La réalisation du flotteur à six compartiments, en CR/CSM Orca de 1670 décitex, révèle le même souci de robustesse. Il est en outre pourvu de larges renforts collés sur la partie supérieure (en option) et doté de deux mains-courantes en nylon toronné, qui courent de l'avant à l'arrière. Et à l'extérieur, un double liston très épais assure une excellente protection. En revanche, on regrette l'absence de taquets d'amarrage dans la dotation de base…
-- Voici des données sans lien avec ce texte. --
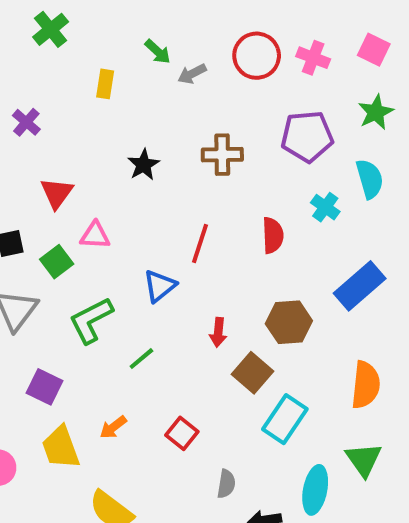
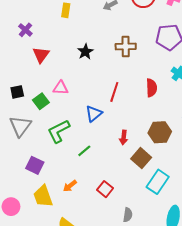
red triangle: (57, 193) -> (41, 55), moved

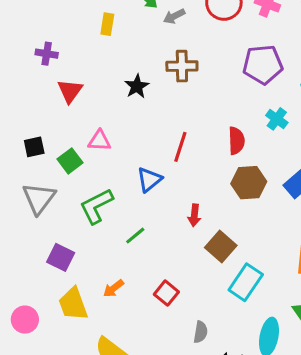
purple cross: (25, 30) -> (47, 54), turned -32
brown cross: (126, 46) -> (182, 66), moved
brown hexagon: (160, 132) -> (249, 183), moved

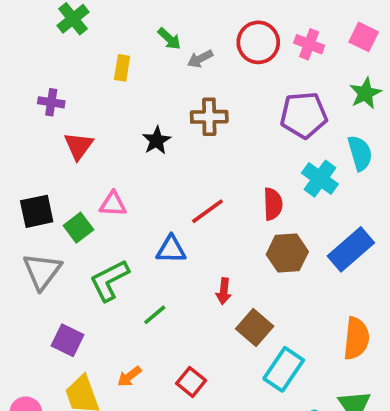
cyan cross: (277, 119) -> (320, 179), size x1.4
black square: (34, 147) -> (37, 211), size x1.4
red line: (180, 147) -> (207, 211), turned 36
blue triangle: (149, 180) -> (171, 249), turned 40

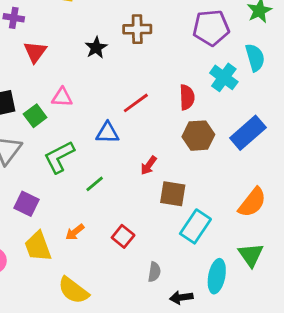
red arrow: (224, 291) -> (149, 165), turned 30
brown square: (255, 327) -> (173, 194), turned -32
orange semicircle: (356, 338) -> (252, 202), turned 32

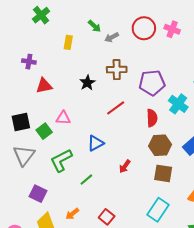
purple pentagon: (211, 28) -> (152, 83), moved
red triangle: (35, 52) -> (44, 86), turned 42
red line: (136, 103) -> (116, 108), moved
blue triangle: (107, 133) -> (95, 143), turned -30
brown square: (173, 194) -> (163, 173), moved

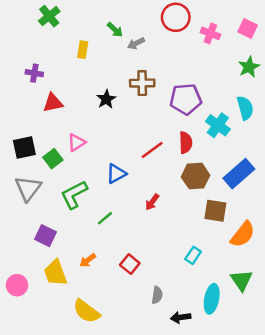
red circle: (144, 28) -> (176, 17), moved
red line: (116, 108) -> (152, 150), moved
pink triangle: (63, 118) -> (76, 143), turned -35
brown square: (163, 173) -> (215, 211), moved
cyan rectangle: (158, 210) -> (193, 255), size x0.6

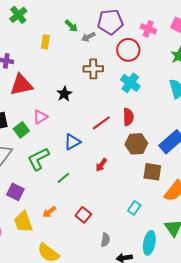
red circle: (176, 17) -> (128, 50), moved
black star: (106, 99) -> (64, 94), moved
purple pentagon: (186, 99) -> (110, 22), moved
red triangle: (53, 103) -> (21, 85), size x1.4
cyan cross: (218, 125) -> (130, 83), moved

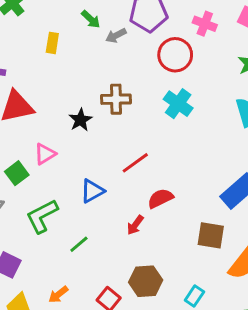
brown cross: (93, 69) -> (116, 99), moved
red semicircle: (128, 117) -> (160, 198), moved, turned -114
brown hexagon: (136, 144) -> (146, 281), moved
cyan rectangle: (134, 208) -> (194, 296), moved

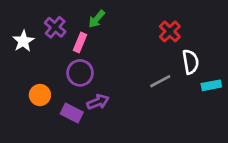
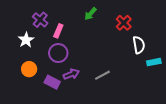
green arrow: (97, 19) -> (90, 14), moved
white star: (23, 41) -> (26, 40), moved
gray line: (160, 81) -> (103, 75), moved

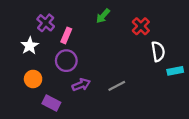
purple rectangle: (52, 82) -> (51, 103), moved

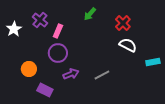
white star: (30, 46) -> (14, 29), moved
white semicircle: (158, 51) -> (128, 45), moved, turned -54

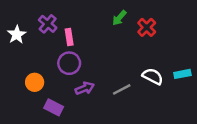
green arrow: (90, 14) -> (119, 18), moved
pink rectangle: (58, 31) -> (69, 37), turned -32
white semicircle: (128, 45) -> (153, 76), moved

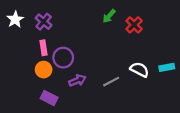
white star: (17, 35) -> (15, 19), moved
pink rectangle: (69, 37) -> (44, 48), moved
orange circle: (35, 82) -> (44, 70), moved

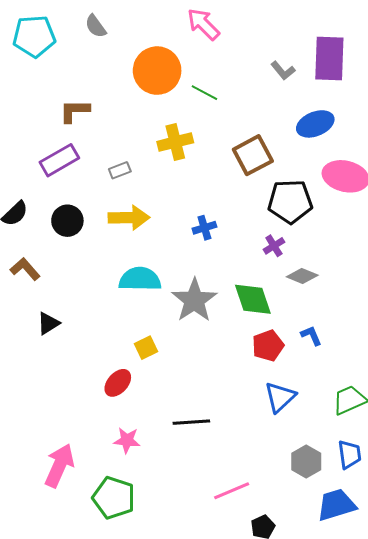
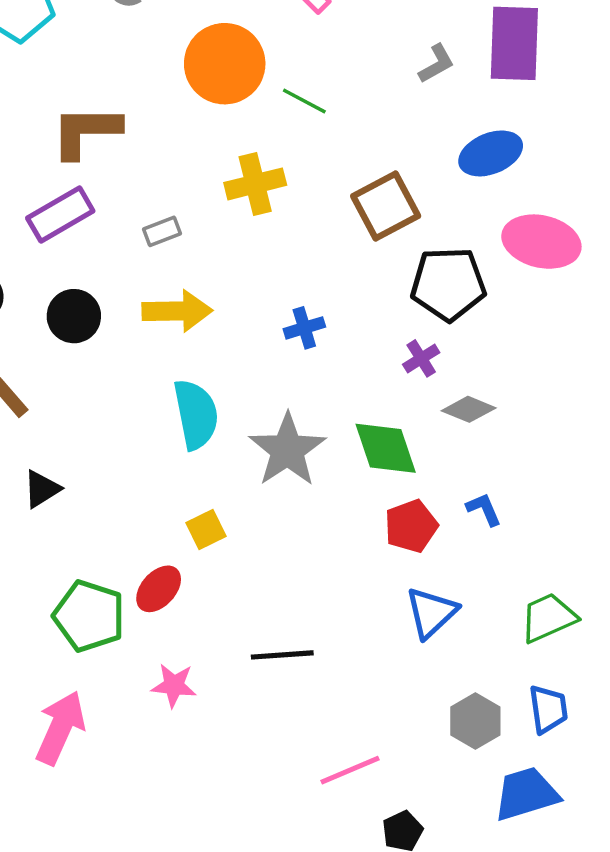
gray L-shape: (283, 71) -> (436, 64), turned -80
brown L-shape: (74, 111) -> (86, 131), size x1.4
cyan semicircle: (140, 279) -> (196, 414), turned 78
green pentagon: (114, 498) -> (89, 616), moved

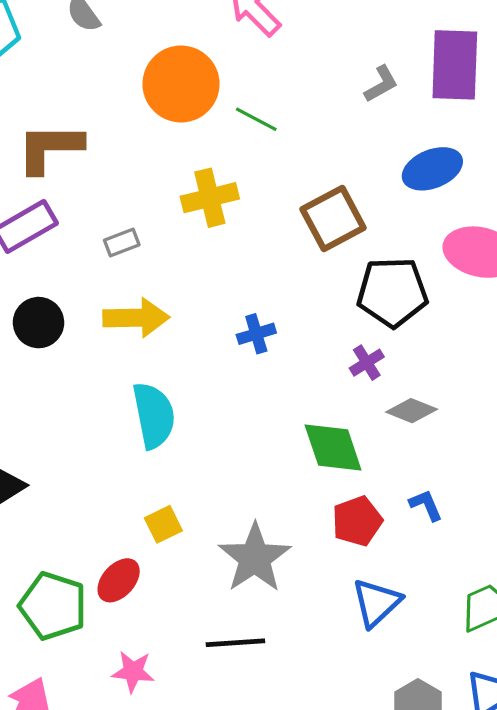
gray star: (287, 450) -> (255, 558), moved

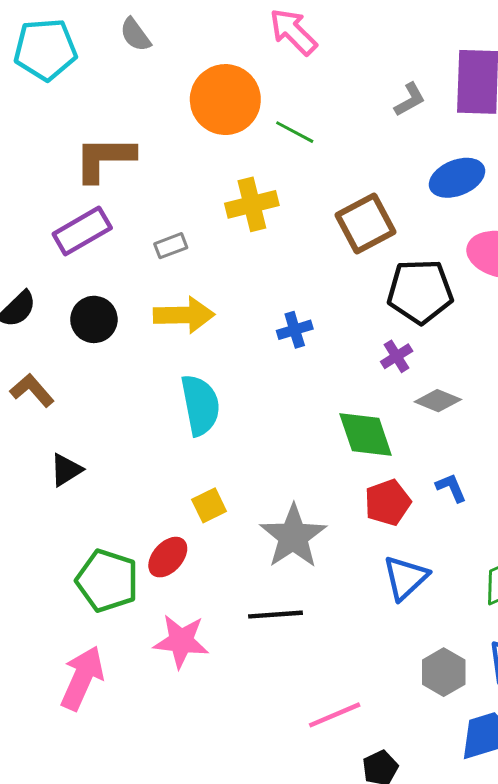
pink star: (133, 672) -> (181, 641), size x1.4

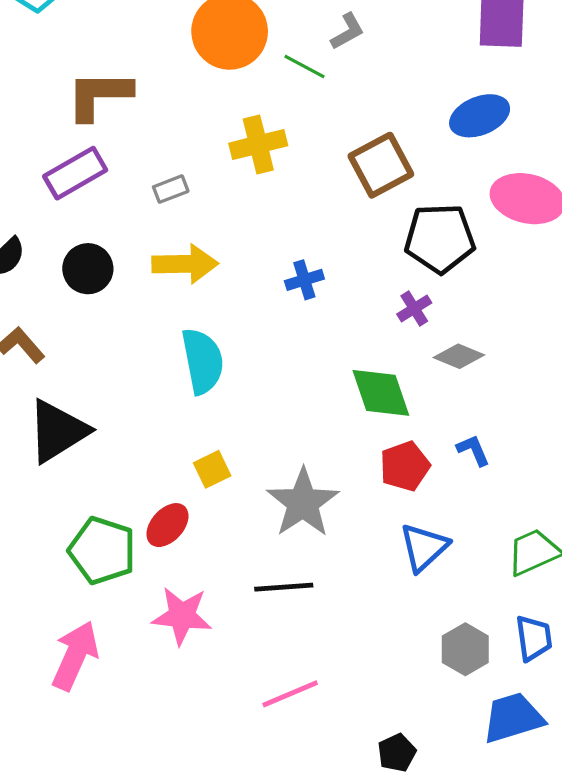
gray L-shape: (410, 100) -> (347, 31), moved
black triangle: (66, 470) -> (58, 431), size x1.8
pink line: (335, 715) -> (290, 694), moved

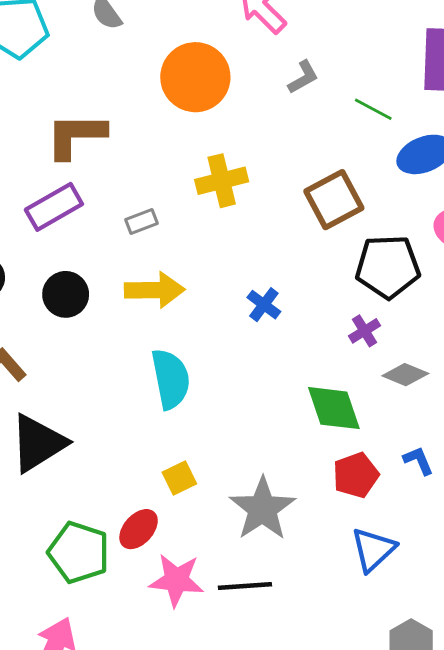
green line: (304, 66) -> (373, 109), moved
blue cross: (304, 280) -> (264, 305), turned -36
pink star: (182, 616) -> (176, 580), moved

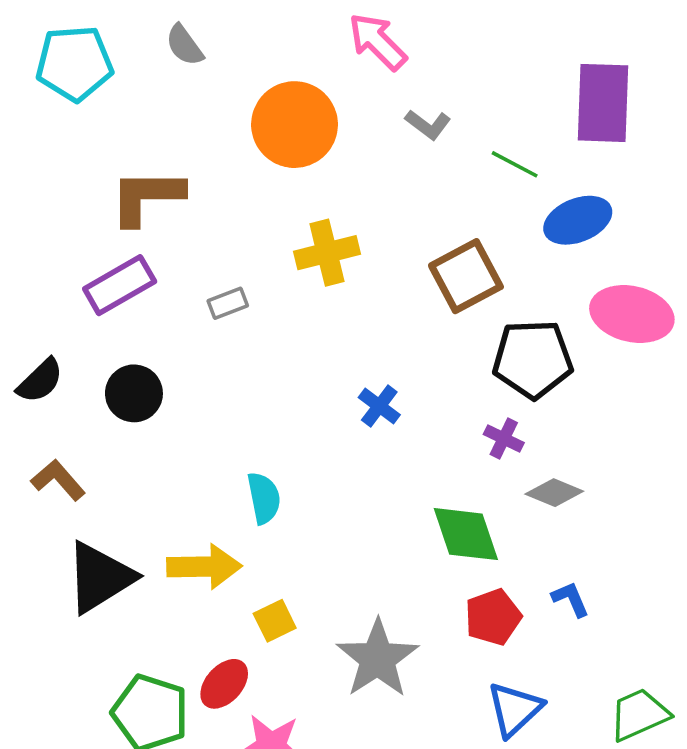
gray L-shape: (303, 77) -> (428, 125), turned 66
yellow arrow: (155, 290) -> (204, 567), moved
purple cross: (364, 331) -> (504, 438), turned -32
cyan semicircle: (171, 379) -> (264, 498), size x0.7

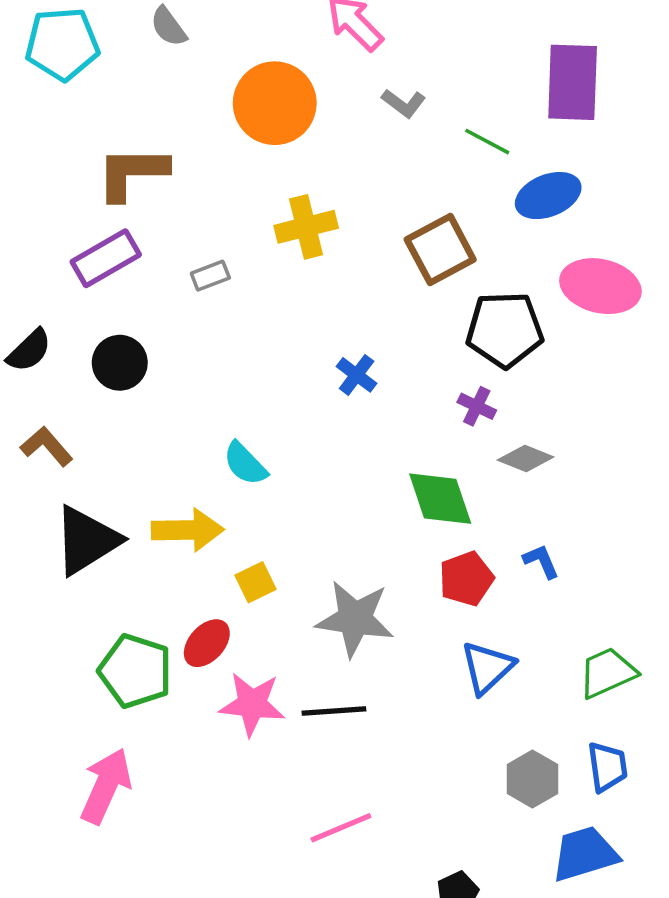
cyan semicircle: (264, 498) -> (245, 464), turned 147
gray star: (378, 659) -> (355, 619), turned -30

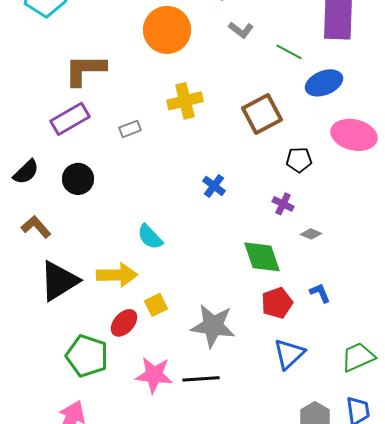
black pentagon: (505, 330) -> (299, 160), size x0.6
gray diamond: (526, 459) -> (311, 234), size x0.7
red ellipse: (207, 643) -> (124, 323), moved

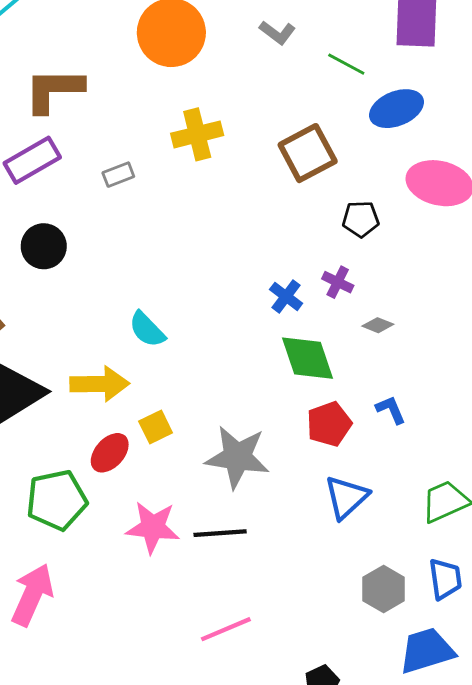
blue cross: (214, 186) -> (286, 296), moved
green pentagon: (87, 356) -> (57, 500), turned -30

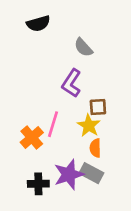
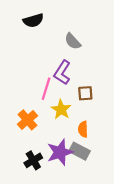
pink line: (53, 124) -> (46, 89), moved
yellow star: (89, 126) -> (61, 109), moved
black cross: (38, 184) -> (33, 160), turned -30

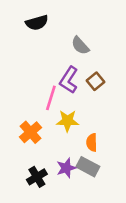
brown square: (85, 93) -> (96, 81), moved, turned -35
yellow star: (61, 109) -> (67, 121), turned -30
purple star: (60, 152) -> (66, 168), size x0.7

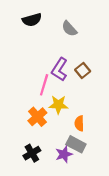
gray semicircle: (80, 46) -> (69, 29), moved
orange cross: (30, 132) -> (37, 117), moved
purple star: (66, 168) -> (64, 154), moved

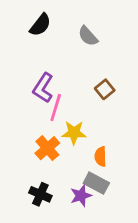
black semicircle: (32, 20) -> (40, 25), turned -36
purple L-shape: (59, 69) -> (43, 88), moved
black cross: (32, 153) -> (40, 194), turned -35

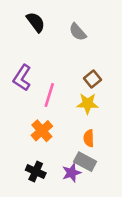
black semicircle: (40, 25) -> (36, 22), turned -75
purple L-shape: (43, 88) -> (22, 78), moved
yellow star: (74, 133) -> (88, 104), moved

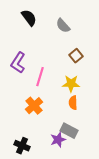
brown square: (92, 79) -> (76, 56), moved
orange semicircle: (89, 138) -> (73, 103), moved
black cross: (36, 172) -> (22, 146), moved

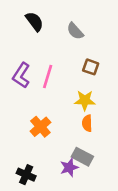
brown square: (76, 56) -> (91, 67), turned -32
pink line: (40, 77) -> (48, 77), moved

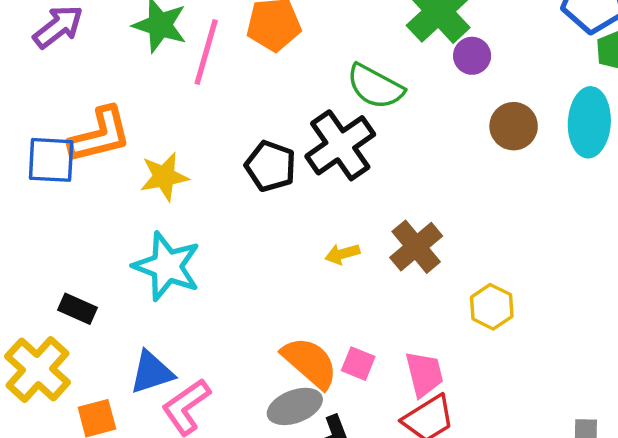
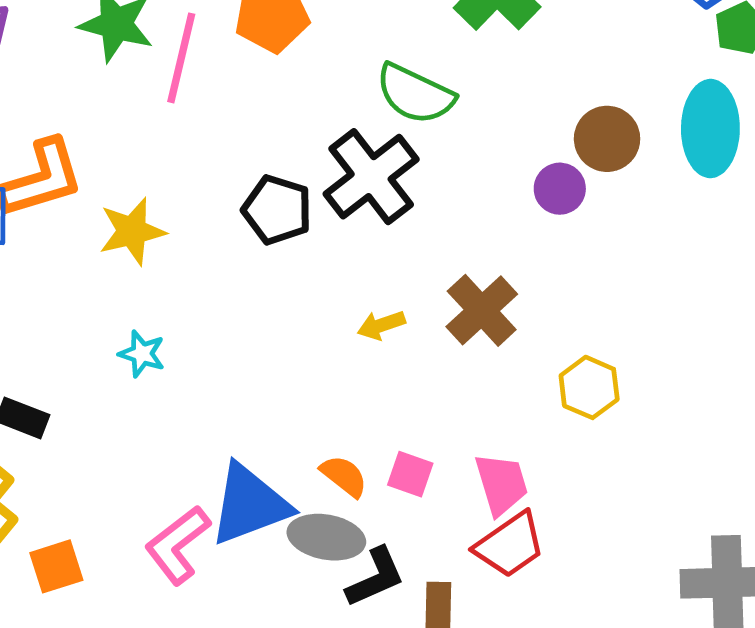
purple circle: (472, 56) -> (560, 189), moved
cyan star: (167, 266) -> (142, 354), size x0.5
orange semicircle: (310, 363) -> (344, 476), size x0.6
blue triangle: (152, 372) -> (250, 504), moved, size x1.4
gray ellipse: (295, 406) -> (326, 537), turned 34

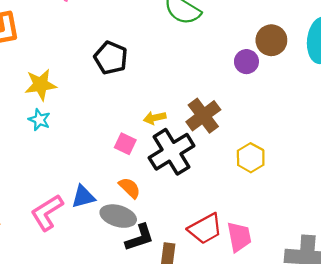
black cross: (371, 177) -> (172, 152), moved
yellow star: (132, 231) -> (41, 85), moved
pink square: (410, 474) -> (125, 144), moved
pink trapezoid: (501, 484) -> (239, 237), moved
blue triangle: (250, 504) -> (83, 197), size x0.6

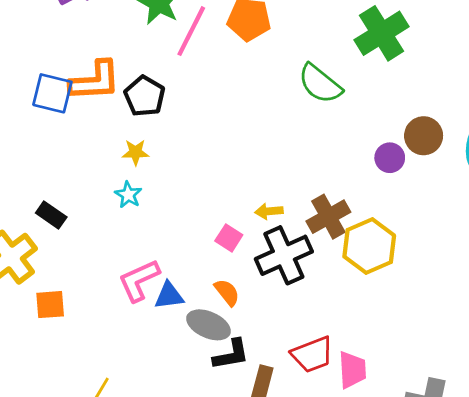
black pentagon: (111, 58) -> (145, 96), moved
yellow star: (41, 85) -> (135, 152), size x0.7
yellow hexagon: (251, 158) -> (369, 246), moved, size x1.5
pink L-shape: (47, 212) -> (139, 280), moved

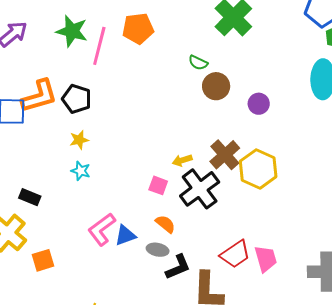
green semicircle: (320, 84) -> (198, 63), size x0.6
brown circle: (424, 136) -> (216, 86), moved
gray ellipse: (209, 325) -> (158, 250), size x0.7

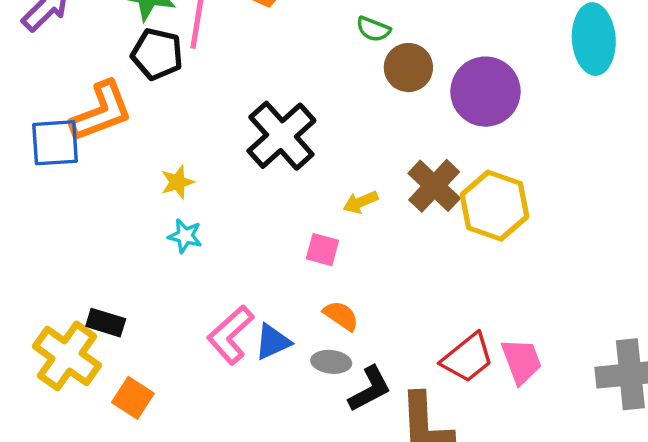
black pentagon: (77, 99) -> (157, 54), moved
purple circle: (259, 104) -> (485, 92), size x1.8
black cross: (200, 189) -> (281, 136), moved
black rectangle: (30, 197) -> (106, 323), moved
orange square: (43, 260) -> (133, 398), turned -35

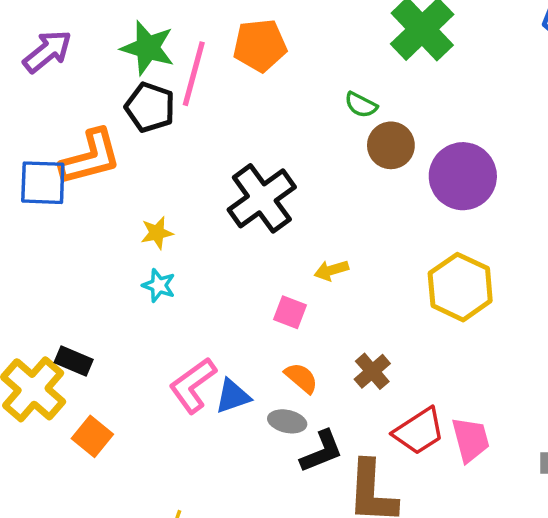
brown cross: (434, 186) -> (372, 371), moved, size x0.7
Si le 28 Pro semble armé pour naviguer en sécurité, il doit tout de même faire ses preuves sur l'eau. Contact ! Voyons ce qu'il en est, avec une motorisation prometteuse de 2 x 200 ch, proche de la puissance maximale. La position de pilotage est agréable, à condition d'aimer le volant "à l'Américaine" presque horizontal, avec un bon appui sur le leaning-post et une manette de gaz qui tombe bien sous la main droite. Mais attention aux genoux qui risquent de rencontrer la console lors des fléchissements par mer formée ! La rade de La Ciotat, ondulée par un reste de houle, offre pour l'occasion un bon terrain de jeu. Déjaugeage vif et bien en ligne, accélération puissante sous la poussée des deux Yamaha, les premiers runs délivrent une bonne impression. L'assiette est correcte et le bateau dégage une sensation de puissance et de sécurité dans les vagues, où l'on apprécie son exceptionnelle rigidité. C'est dans ces conditions que le 28 Pro fait valoir sa nature de baroudeur, vrai 4 x 4 des mers capable de "passer" par tous les temps, avec un pilotage précis, mais pas particulièrement ludique. Il se montre sûr en longues courbes rapides comme en virages serrés, toujours bien ancré sur sa trajectoire, avec une inclinaison qui reste modérée. La carène exige en revanche du doigté sur le réglage de trim à très haute vitesse (plus de 45 nœuds), révélant alors une légère tendance à partir en lacets, que l'on peut imputer à un choix d'hélices mal adapté, en l'occurrence des 23 pouces standard. Des hélices un peu plus courtes devraient suffire à corriger cette instabilité tout en améliorant l'agrément de pilotage. Ce changement s'impose d'autant plus que les 23'' ne permettent pas de tirer la quintessence du V6 Yamaha qui plafonne à 5 600 tr/min alors que, sur un bateau lège, il devrait grimper à 6 000 tours. Au passage, on devrait encore améliorer le chrono maxi inscrit au GPS (48,3 nœuds) qui se classe déjà parmi les plus rapides de sa catégorie.
CONCLUSION
La robustesse des Oversea n'est pas un mythe et le 28 Pro vient ici la confirmer. Il convainc par la sensation de sécurité qu'il délivre en mer et par ses performances de haut niveau. Comme son nom l'indique, il s'adresse d'abord aux "pros" -ou aux amateurs éclairés- à la recherche d'une unité fiable et aménageable à la carte. La force du chantier réside précisément dans sa capacité à répondre à chaque demande. Une démarche intéressante mais peu susceptible de toucher le grand public, plutôt tourné vers les modèles "clés en mains".